Close this search box.
Clear all

[Solved] Presentation: Advanced Modeling of UHMWPE

2 Posts
2 Users
0 Reactions
Posts: 3998
Topic starter
Joined: 5 years ago

[IMG] [/IMG]

I recently gave a presentation titled: An Advanced Thermomechanical Constitutive Model for UHMWPE at the Society of Engineering Science (SES) annual technical meeting. In this presentation I discussed a new material model framework for thermoplastic materials that aims to be both accurate and numerically efficient. The presentation can be downloaded from the attached link.

In the presentation I compared the predictions from the Three Network Model to the predictions from the Hybrid Model. Both of these models are commercially [URL= ]available[/URL] from Veryst Engineering.

- Jorgen

1 Reply
Posts: 7
Active Member
Joined: 12 years ago

Hello Pfem people, Im very interested in trying this TNM model but im struggling to use it, i think my algorithm to compute it is wrong.

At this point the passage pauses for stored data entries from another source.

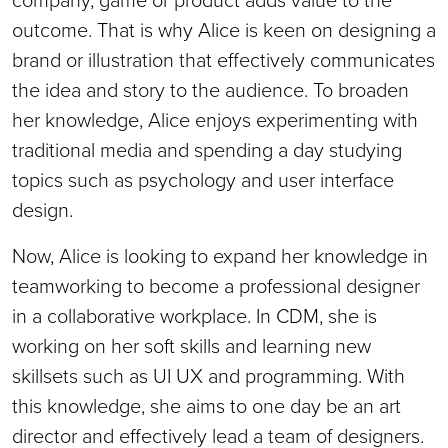
outcome. That is why Alice is keen on designing a
brand or illustration that effectively communicates
the idea and story to the audience. To broaden
her knowledge, Alice enjoys experimenting with
traditional media and spending a day studying
topics such as psychology and user interface
design.
Now, Alice is looking to expand her knowledge in
teamworking to become a professional designer
in a collaborative workplace. In CDM, she is
working on her soft skills and learning new
skillsets such as UI UX and programming. With
this knowledge, she aims to one day be an art
director and effectively lead a team of designers.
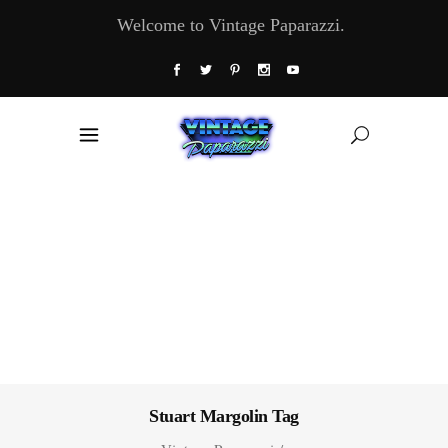
Welcome to Vintage Paparazzi.
Stuart Margolin Tag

So i used this presentation and Dr Jorgen paper from open journal there: [url] [/url].

-The aim is to go VUMAT so in my framework F the transformation, B and C are the same symetrical tensors (no rotations).

-Im trying to make it work step by step. So i have a working neo hookean spring (from vumat_nh). And i want to add effects one by one once theyre working.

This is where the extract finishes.